Type checking for Lua does not require much space in L1 code cache (even if it will be a significant constant cost), but it involves a cost in terms of branch prediction and then indirectly on the L1 data cache. To soplve this cost would require a much smarter optimizing JIT compiler capable of doing itself what the CPU has to guess (on CISC CPU) or just decide arbitrarily (on RISC machines)
If security is a concern, branch prediction has to be taken into account and instead of "guessing" or trying to be accurate (~20% vs. ~80% on RISC) or using assumption (=0% vs. =100% on CISC), it will be safer to just use pure randomized branch prediction (~50% vs. ~50% between branching vs. no branch: a strong random generator will be needed in processors, because a simple "binary toggle" is very easy to exploit).

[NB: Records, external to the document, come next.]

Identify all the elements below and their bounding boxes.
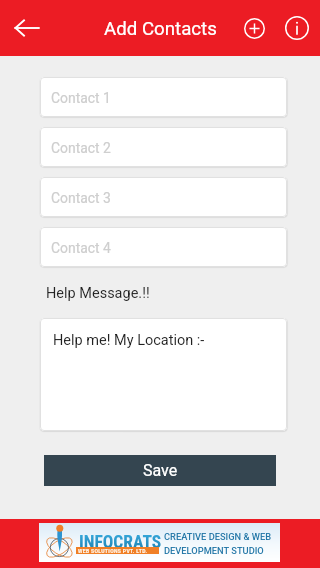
button[interactable]: Contact 4 <box>40 227 287 267</box>
staticText: INFOCRATS <box>79 532 162 553</box>
staticText: Contact 4 <box>51 240 111 256</box>
staticText: Contact 1 <box>51 90 111 106</box>
staticText: Help Message.!! <box>46 285 150 302</box>
button[interactable]: Advertisement <box>0 519 320 568</box>
button[interactable]: Contact 3 <box>40 177 287 217</box>
button[interactable]: Info <box>282 13 312 43</box>
button[interactable]: Help me! My Location :- <box>40 318 287 431</box>
staticText: Contact 3 <box>51 190 111 206</box>
staticText: Add Contacts <box>104 18 217 40</box>
staticText: Contact 2 <box>51 140 111 156</box>
button[interactable]: Contact 2 <box>40 127 287 167</box>
staticText: Help me! My Location :- <box>53 332 205 349</box>
button[interactable]: Contact 1 <box>40 77 287 117</box>
staticText: Save <box>143 461 178 480</box>
staticText: WEB SOLUTIONS PVT. LTD. <box>78 548 148 554</box>
button[interactable]: Back <box>3 4 51 52</box>
button[interactable]: Add contact <box>239 13 269 43</box>
button[interactable]: Save <box>44 455 276 486</box>
staticText: CREATIVE DESIGN & WEB DEVELOPMENT STUDIO <box>164 531 272 556</box>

And I don't see how a native CPU instruction set can easily implement such strategy without additional software and hardware support (a solid random generator would be very costly to implement by software only for every conditional branch in the compiled code, it would most probably fill up the L1 code cache or the L1 data cache or both; performance would become extremely poor, as if there were no L1 cache at all). This could change if the CPU had a native instruction to return a strong random number from an internal source (possibly compbining several things like high-performance counters, temperature sensors, or measurement of chaotic physical responses in clock generators and amplifiers, such as stabilization currents when a numeric gate switch states; a military-grade machine could use an external atomic source or an electron beam accelerator with electron counter, or a tunnel-effect transistor, or a zener diode; in fact modern CPUs are so much integrated that they constantly have to "fight" chaotic effects, so there are good random sources everywhere and instead of filtering and dropping them, they could be detected and used to feed a register accessible directly by a usable instruction...)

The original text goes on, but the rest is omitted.